Une centaine de lieux-dits

Le Mont Brouilly veille sur deux des crus majeurs du Beaujolais : le Côte de Brouilly dont les vignes garnissent les pentes et le Brouilly qui s’étend au pied. Il s’agit du plus petit (314 hectares en production) et du plus grand (1.227 hectares) des crus. Fiers de leur travail d’artisans (les domaines sont parmi les plus petits de France), les vignerons ont décidé de se regrouper pour valoriser leur production et leur terroir.
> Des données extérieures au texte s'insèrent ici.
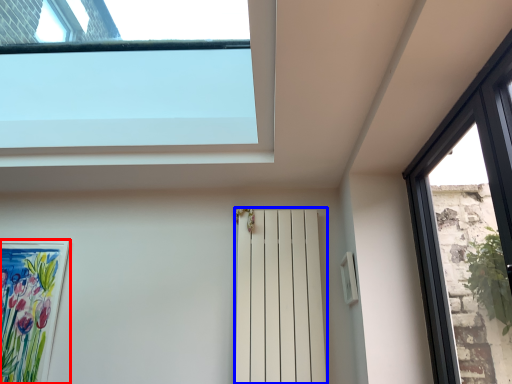 Question: Among these objects, which one is nearest to the camera, picture frame (highlighted by a red box) or shutter (highlighted by a blue box)?

Choices:
 (A) picture frame
 (B) shutter

Answer: (B) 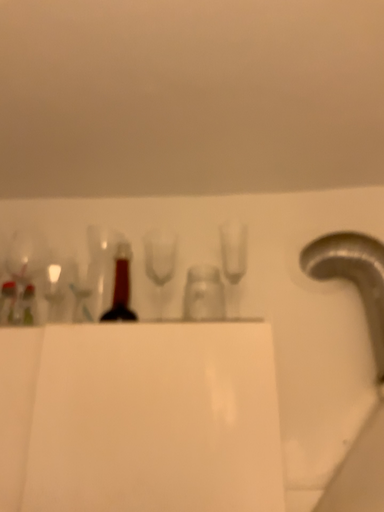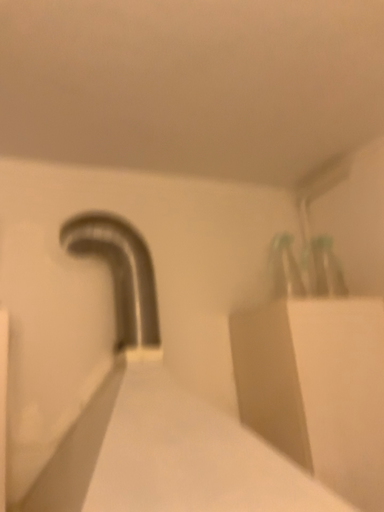 Question: How did the camera likely rotate when shooting the video?

Choices:
 (A) rotated downward
 (B) rotated upward

Answer: (A) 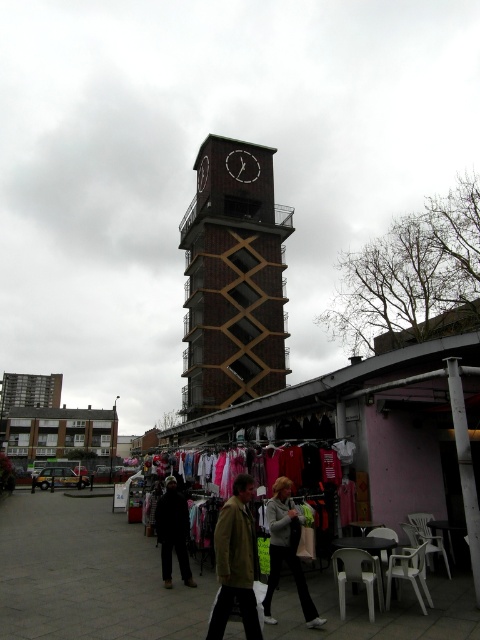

L’association Terre des Brouilly s’est donné pour mission, à l’instar des fameux climats de Bourgogne, de redonner ses lettres de noblesse au parcellaire historique via la définition de lieux-dits. A ce jour, 105 ont été identifiés, symboles d’une expression différente des vins. Une fois validés par l’Institut national de l’origine et de la qualité (Inao), le garant des AOC en France, ils font leur apparition sur les étiquettes. C’est, par exemple, les Berthaudières en Côte ou Saburin et Pissevieille en Brouilly. C’est la même démarche qui avait valu l’apparition de Côte de Py sur les étiquettes de certains Morgon.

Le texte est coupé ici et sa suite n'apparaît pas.